By: Sanjoy Chakravorty
A new land acquisition law, the land acquisition, rehabilitation and resettlement act (LARR), was enacted 10 months ago by the UPA government with widespread support from almost all political parties, including the BJP. This new law is apparently going to be “amended” or “diluted” by the new NDA government led by the BJP. Since hypocrisy and opportunism abound in Indian politics, let us not waste time bemoaning yet another example. Let us instead focus on what the new thinking on land acquisition appears to be and what, instead, it should be.
At the outset, let me be clear that I do not have personal or inside knowledge on the “new” thinking. My information comes from the media, including this newspaper, which claims to have seen documents that outline the proposed amendments. That said, let us consider what is at stake here.

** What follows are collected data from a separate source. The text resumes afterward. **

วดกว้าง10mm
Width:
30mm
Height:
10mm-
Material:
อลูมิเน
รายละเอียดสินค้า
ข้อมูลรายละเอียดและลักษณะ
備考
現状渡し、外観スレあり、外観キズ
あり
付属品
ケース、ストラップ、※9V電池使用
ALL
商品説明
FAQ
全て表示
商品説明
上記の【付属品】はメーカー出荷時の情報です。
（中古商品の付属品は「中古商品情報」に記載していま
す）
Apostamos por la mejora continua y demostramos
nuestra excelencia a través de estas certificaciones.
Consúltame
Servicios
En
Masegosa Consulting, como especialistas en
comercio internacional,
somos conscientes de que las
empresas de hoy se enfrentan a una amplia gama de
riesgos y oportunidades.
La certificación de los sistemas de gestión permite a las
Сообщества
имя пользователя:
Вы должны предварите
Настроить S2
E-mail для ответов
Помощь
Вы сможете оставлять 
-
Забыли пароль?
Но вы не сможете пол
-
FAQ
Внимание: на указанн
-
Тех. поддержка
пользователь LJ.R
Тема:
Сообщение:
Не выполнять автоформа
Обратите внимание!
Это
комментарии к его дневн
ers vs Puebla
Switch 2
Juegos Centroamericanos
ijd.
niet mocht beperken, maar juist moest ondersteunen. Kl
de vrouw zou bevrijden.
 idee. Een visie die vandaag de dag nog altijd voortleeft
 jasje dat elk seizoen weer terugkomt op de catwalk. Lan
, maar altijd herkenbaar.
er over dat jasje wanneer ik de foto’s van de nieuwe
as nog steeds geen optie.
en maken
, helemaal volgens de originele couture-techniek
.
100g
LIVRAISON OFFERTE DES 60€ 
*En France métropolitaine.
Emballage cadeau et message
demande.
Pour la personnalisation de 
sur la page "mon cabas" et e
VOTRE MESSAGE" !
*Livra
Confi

The LARR was created by the Congress in the mode of its other landmark laws on information, education and food — using a rights-based approach. It was a reaction to serious conflicts over land acquisition (especially in well-known cases in Singur, Nandigram, Niyamgiri, Kalinganagar and others), which had come after the injustice meted out by the state for several decades during massive land acquisition drives for India’s modernisation and development.
The primary objective of the LARR was less to enable land acquisition than it was to deliver “fairness” to the people affected by it. This is important: the core purpose of the law was changed. The LARR expanded the definition of project-affected people and genuinely expanded the rights, protections and compensations for people who lose land or livelihood as a result of acquisition. It was a purely political and fundamentally bureaucratic approach. And, at the same time, the LARR was designed with no recognition of the economics of land. Its creators appeared to have forgotten that eminent domain laws exist everywhere (not just in India) to provide public goods, not protect private interests. In attempting to redress the balance between public and private interests in land, the LARR went too far. It raised the price of land acquisition to unsustainable levels.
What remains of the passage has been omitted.